Дело верное. Хватит ли только технических возможностей выполнить заказы на полмиллиона прибыли, занесенной Флегонтом Потоскуевым в реестр предположительных доходов? Кузине Анне четвертую часть долга вернули первые завалишинские замки мелкого пользования. А эти болтами вернут за год все, да еще построят «Женский завод», а может быть, и башкирский поселок Султанстан. Башкиры очень честный, исполнительный, работящий народ. Их только окрылить и заставить поверить, что они могут свернуть горы и пустить реки вспять. И они пустят и свернут...
Отрадно на душе у Платона. Широко рисуется ему недалекое осуществление своих замыслов. Он поможет и Антипу Потакову омолодить его старый завод. Потаков поймет предпочтительность зависимого расцвета самостоятельному захирению и согласится стать акционером. Буква «А» очень много заключит в себя.
Можно простить и серость Кузьме Гранилину. Наладить ему производство нескольких видов замков, передать скобяную мелочь и также помочь технологически. Чем тогда он будет не акционер? Да и Молохову поможет открыть глаза титулованное чучело Шульжин, ничего не смыслящий
Мысли Платона перескакивают на Клавдия. А вдруг?.. Чары любви необъяснимы. Вдруг в самом деле тоненькая ниточка Агния свяжет брачными узами Акинфиных с Молоховыми?.. Ведь любовь в самом деле необъяснима в своей мудрости и глупости...
Нет, решительно отгоняет нелепое, несуразное предположение Платон. Разумное для фирмы Платон считает безнравственным для себя. Как можно желать видеть ниткой близкую к идеалу и совершенству чистую, бескорыстную Агнию... Нет, нет, ее влюбленность пройдет, она отдаст дань девичьей наивности, поймет, как пуст Клавдий, и отвернется от него навсегда. Ей нужен такой же, как она. Вениамин мог бы освободить Агнию от плутовских чар...
ГЛАВА ДЕСЯТАЯ
Агния не освобождалась от чар, а осмысливала в бессонные ночи, как могла она позволить ему привести её к этой ранней потере юности и началу новой, зрелой жизни, к которой она не была готова и которая теперь страшит.
Ей очень хотелось оправдать себя и поднять Клавдия в своей душе.
Она знала, что Клавдий рано пристрастился к вину. Быстро хмелел, а охмелев, давал больше воли слабости. Болтовне. Выдумыванию. Прожектерству. Хвастовству. В этих случаях он становился не только недалеким, но и смешным в несусветности своей околёсицы. Клавдий мог рассказать, как однажды он танцевал с императрицей. Ему ничего не стоило соврать и поверить совранному. Но лгал он обо всем бескорыстно. О встрече с медведем, которого он прирезал перочинным ножом, вонзив его в сонную артерию зверя. Для него ничего не стоило на пари переплыть Ла-Манш или пробыть под водой около часа, держа во рту резиновую трубку. Меткость стрельбы удивляла и его самого. Оказывается, он без промаха бил из ружья, заряженного маленькой дробинкой, в комара за окном, мог острой саблей отсечь половину крыла летящей пчеле и загипнотизировать волка...
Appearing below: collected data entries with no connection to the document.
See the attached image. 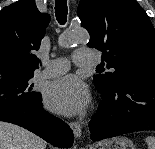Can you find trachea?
Segmentation results:
<instances>
[{"label":"trachea","mask_w":155,"mask_h":149,"mask_svg":"<svg viewBox=\"0 0 155 149\" xmlns=\"http://www.w3.org/2000/svg\"><path fill=\"white\" fill-rule=\"evenodd\" d=\"M55 14H56V19L60 24L63 25L66 23L67 14H68L67 0H56Z\"/></svg>","instance_id":"obj_1"}]
</instances>
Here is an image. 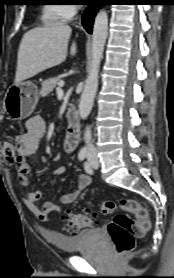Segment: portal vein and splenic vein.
<instances>
[{
	"mask_svg": "<svg viewBox=\"0 0 174 278\" xmlns=\"http://www.w3.org/2000/svg\"><path fill=\"white\" fill-rule=\"evenodd\" d=\"M64 86V82L63 81H60L58 83V87H57V90H61V88Z\"/></svg>",
	"mask_w": 174,
	"mask_h": 278,
	"instance_id": "portal-vein-and-splenic-vein-1",
	"label": "portal vein and splenic vein"
}]
</instances>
Мало ли что сочинял он! Кто не был одержим мальчишечьим враньем. Можно сожалеть, что это мальчишество не оставило Клавдия до двадцати одного года. Оставит позднее. Не всегда же он будет распевать пошленькие песенки и с увлечением рассказывать, как в парижской оперетте выручил больного премьера и в течение десяти дней пел за него и как антрепренер, не зная, что он сын миллионера Акинфина, предлагал ему уйму франков за каждый выход на сцену.
Нелепо это. Нужно простить ему наивное вранье, не преследующее выгод, наживы и ничего, кроме желания еще больше понравиться ей. Несчастное дитя, испорченное матерью и гувернанткой.
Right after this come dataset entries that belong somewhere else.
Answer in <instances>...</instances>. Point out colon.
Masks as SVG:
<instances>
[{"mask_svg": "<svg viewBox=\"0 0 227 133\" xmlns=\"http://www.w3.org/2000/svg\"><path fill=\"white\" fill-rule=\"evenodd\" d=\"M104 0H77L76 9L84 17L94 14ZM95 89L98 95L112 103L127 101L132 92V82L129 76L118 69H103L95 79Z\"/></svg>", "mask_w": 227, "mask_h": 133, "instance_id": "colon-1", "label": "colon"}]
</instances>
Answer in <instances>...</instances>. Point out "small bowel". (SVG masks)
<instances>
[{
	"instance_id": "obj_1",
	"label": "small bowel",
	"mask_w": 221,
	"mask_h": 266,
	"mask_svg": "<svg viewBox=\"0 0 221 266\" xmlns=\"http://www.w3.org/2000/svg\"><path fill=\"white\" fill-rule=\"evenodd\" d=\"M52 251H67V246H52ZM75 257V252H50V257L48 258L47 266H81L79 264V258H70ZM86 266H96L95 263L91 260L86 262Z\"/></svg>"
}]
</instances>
Пройдет это все, и папа поймет, что он будет хорошим мужем и счастливым отцом.
Надеясь на это, Агния засыпала под утро. Отца третий день нет дома. Он куда-то уехал, сказала дочери Феоктиста Матвеевна и пообещала:
— Обойдется, Агонька, все обойдется, потерпи.
Днем к Молохову приезжала Жюли.
— Я хотела бы лично, Феоктиста Матвеевна, рассказать кое о чем Василию Митрофановичу.
— Не теперь бы, милочка. Повременить бы... А может быть, и не надо... Он любит сам доходить до всего и сам решать. И решит. По-отцовски решит. Агочка-то у него, как и у меня, одна.